## Instructions for the task
No pictures go into the copy. Write out exactly the lines below from the one containing "deld aan zijn verwondingen." through the one containing "manyje prieš keturius".

## Data excerpts
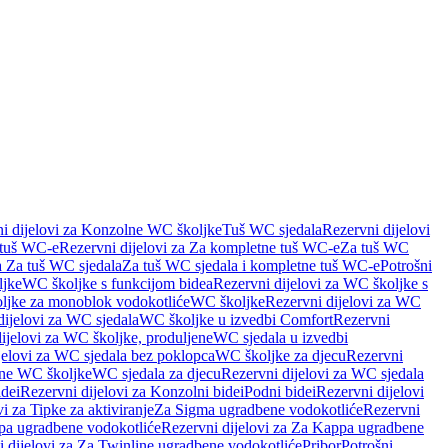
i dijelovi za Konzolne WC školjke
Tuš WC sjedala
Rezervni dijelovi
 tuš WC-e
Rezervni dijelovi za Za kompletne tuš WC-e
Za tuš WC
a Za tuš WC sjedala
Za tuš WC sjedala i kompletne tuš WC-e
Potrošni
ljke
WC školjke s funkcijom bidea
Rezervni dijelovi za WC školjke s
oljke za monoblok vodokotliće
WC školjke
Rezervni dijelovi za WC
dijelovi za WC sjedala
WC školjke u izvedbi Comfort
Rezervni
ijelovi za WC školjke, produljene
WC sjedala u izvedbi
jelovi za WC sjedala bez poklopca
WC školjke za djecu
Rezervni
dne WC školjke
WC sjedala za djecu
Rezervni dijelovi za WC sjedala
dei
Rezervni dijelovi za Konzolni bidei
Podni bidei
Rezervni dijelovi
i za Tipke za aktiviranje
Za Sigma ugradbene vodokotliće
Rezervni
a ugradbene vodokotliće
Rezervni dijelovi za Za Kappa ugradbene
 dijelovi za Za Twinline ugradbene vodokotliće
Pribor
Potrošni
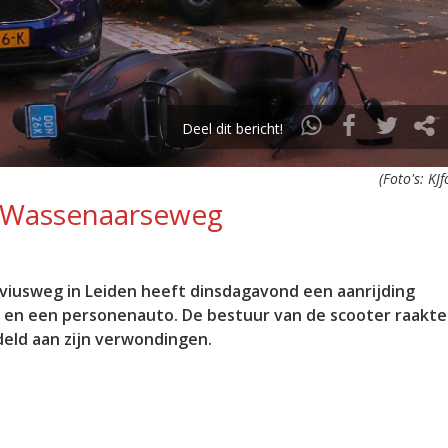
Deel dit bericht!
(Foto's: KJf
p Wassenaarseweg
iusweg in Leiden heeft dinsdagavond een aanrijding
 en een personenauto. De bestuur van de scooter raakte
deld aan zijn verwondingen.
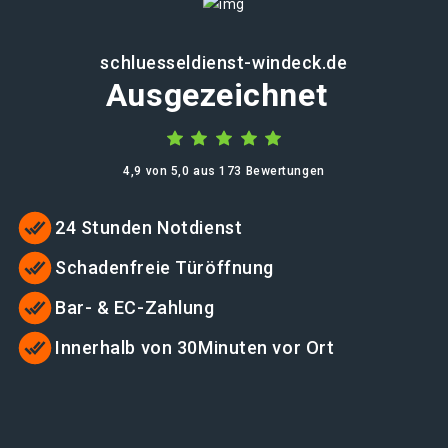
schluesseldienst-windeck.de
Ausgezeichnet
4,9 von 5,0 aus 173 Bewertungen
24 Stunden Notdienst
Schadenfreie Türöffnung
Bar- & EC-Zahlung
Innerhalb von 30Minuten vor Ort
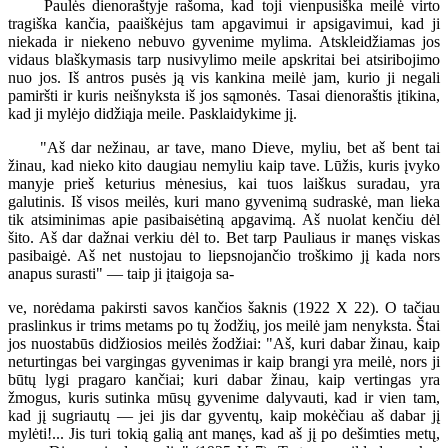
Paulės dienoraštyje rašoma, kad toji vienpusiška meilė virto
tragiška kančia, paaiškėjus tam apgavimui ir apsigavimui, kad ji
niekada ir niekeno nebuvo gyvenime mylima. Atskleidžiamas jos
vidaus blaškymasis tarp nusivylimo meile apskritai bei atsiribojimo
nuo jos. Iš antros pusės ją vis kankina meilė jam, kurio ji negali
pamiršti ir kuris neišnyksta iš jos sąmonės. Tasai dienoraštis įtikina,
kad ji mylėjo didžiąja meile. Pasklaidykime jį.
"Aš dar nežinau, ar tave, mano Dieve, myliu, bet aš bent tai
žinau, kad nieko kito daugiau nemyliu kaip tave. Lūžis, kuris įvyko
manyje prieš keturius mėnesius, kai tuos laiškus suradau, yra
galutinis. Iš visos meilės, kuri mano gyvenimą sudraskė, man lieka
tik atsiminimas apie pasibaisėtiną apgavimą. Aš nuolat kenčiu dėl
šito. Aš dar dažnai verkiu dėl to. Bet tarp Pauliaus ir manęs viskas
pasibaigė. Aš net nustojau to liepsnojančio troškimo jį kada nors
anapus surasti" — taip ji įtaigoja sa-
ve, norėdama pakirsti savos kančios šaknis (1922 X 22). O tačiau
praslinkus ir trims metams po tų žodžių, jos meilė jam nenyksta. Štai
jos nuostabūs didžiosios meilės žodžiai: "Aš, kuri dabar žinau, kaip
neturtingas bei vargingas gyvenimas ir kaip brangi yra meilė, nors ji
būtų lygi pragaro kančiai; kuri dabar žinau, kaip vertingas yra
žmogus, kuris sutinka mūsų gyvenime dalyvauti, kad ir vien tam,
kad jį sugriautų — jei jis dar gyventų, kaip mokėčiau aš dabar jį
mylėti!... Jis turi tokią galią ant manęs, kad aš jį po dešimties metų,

## Written solution
deld aan zijn verwondingen.
schluesseldienst-windeck.de
Ausgezeichnet
4,9 von 5,0 aus 173 Bewertungen
24 Stunden Notdienst
Schadenfreie Türöffnung
Bar- & EC-Zahlung
Innerhalb von 30Minuten vor Ort
Paulės dienoraštyje rašoma, kad toji vienpusiška meilė virto
tragiška kančia, paaiškėjus tam apgavimui ir apsigavimui, kad ji
niekada ir niekeno nebuvo gyvenime mylima. Atskleidžiamas jos
vidaus blaškymasis tarp nusivylimo meile apskritai bei atsiribojimo
nuo jos. Iš antros pusės ją vis kankina meilė jam, kurio ji negali
pamiršti ir kuris neišnyksta iš jos sąmonės. Tasai dienoraštis įtikina,
kad ji mylėjo didžiąja meile. Pasklaidykime jį.
"Aš dar nežinau, ar tave, mano Dieve, myliu, bet aš bent tai
žinau, kad nieko kito daugiau nemyliu kaip tave. Lūžis, kuris įvyko
manyje prieš keturius mėnesius, kai tuos laiškus suradau, yra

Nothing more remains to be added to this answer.